Mathews, who says he may appear to be older than his 50 years “because of all those nights I stayed up playing this wonderful sport,” can still play “50 to 60 hours straight — though not as regularly as I used to.”
“He’s one of the great road players,” Medved said of the lanky, articulate visitor, who defeated Bill Legakic of Lindenhurst 9-5 in a nine-ball match, and downed Joe Quinn, a very good local player, 150-55 in a straight pool contest.
. . . During a conversation that followed the exhibition and matches, the affable, bespectacled Texan, who has, by his account, “lived many places,” said that the “hustler” label would be misapplied in his case. “Whenever I went into a room, I would say right out that I was a good player, that I liked to gamble, and, most times, the owner would get on the phone and somebody would come down. If that didn’t happen, I’d have a cup of coffee, shoot the breeze, and off I’d go.”
“The good players knew me,” he said in answer to another question. “To be honest, I’m going to tell you this: In 30 years, I never lost to somebody who would play me even [no handicap] that I didn’t know.”
. . . Mathews, who had a bit part in “The Color of Money,” which in his view “wasn’t nearly as good a film as ‘The Hustler,’ ” didn’t begin playing in tournaments until the age of 40. He won world championships in 1983, ’84, and ’85, “but, frankly, there’s not enough money in tournaments to make an adequate living. When I gambled, I only had to beat one guy, not 10 or 12 guys playing for small money.”
“These guys don’t get anywhere near the recognition they deserve,” Medved was to say after Mathews had departed. “They’re like grand masters in chess, even better when you consider they not only have to have the mental agility to think many moves ahead, but they also have to have the eye-hand coordination on top of that. To be able to run 100 balls, like they do, you’ve got to be a genius. It’s mind-boggling what they do.”
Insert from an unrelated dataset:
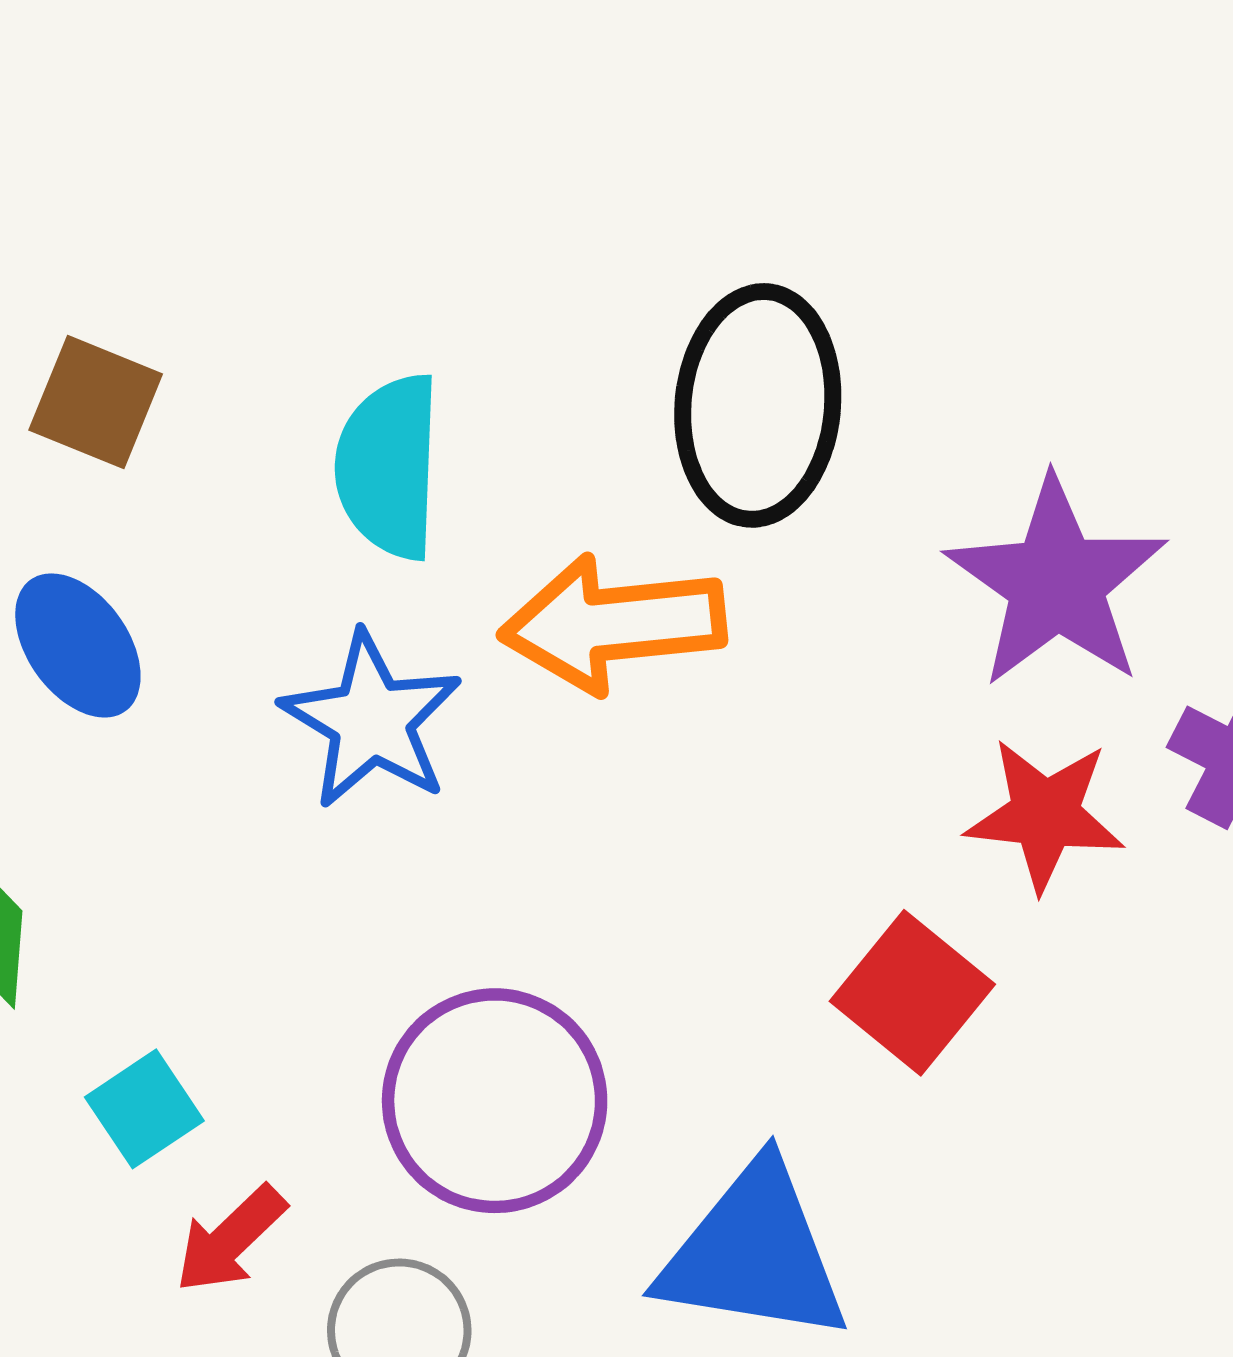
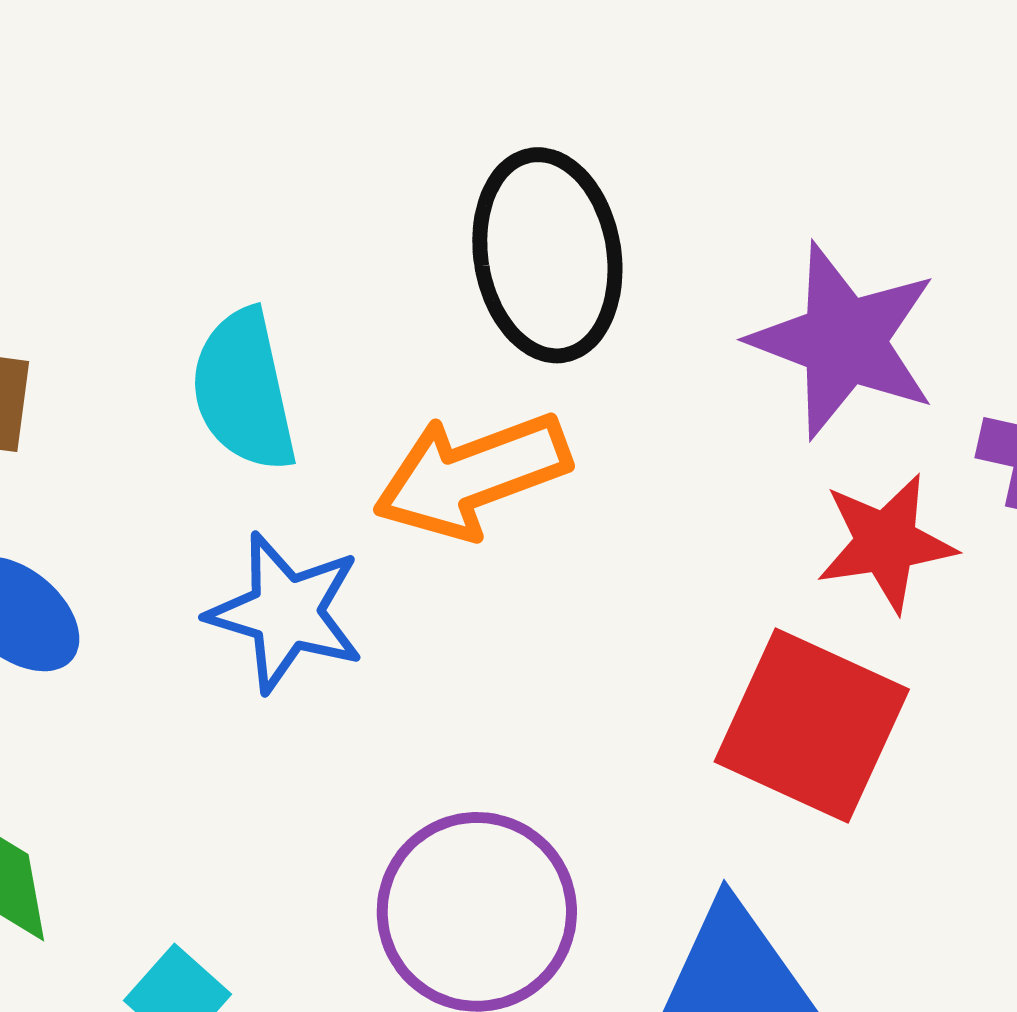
red square: (912, 993) -> (812, 725), size x1.4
Fielding a common question that beginning players have, concerning eye movement between the cue ball and object ball, Mathews replied with two questions of his own.
“When you go to take a jump shot in basketball, do you look at the ball last, or at the basket? Say you’re a quarterback and you’re going back to pass — do you look at the ball last, or at the receiver? Likewise in pool, you look at the object ball last.”
. . . “And now,” he said, in bidding farewell to Medved and those who remained from the group of 25 or so aficionados who had watched him play, “I think I’ll get something light to eat, and then I’m off for Philadelphia.”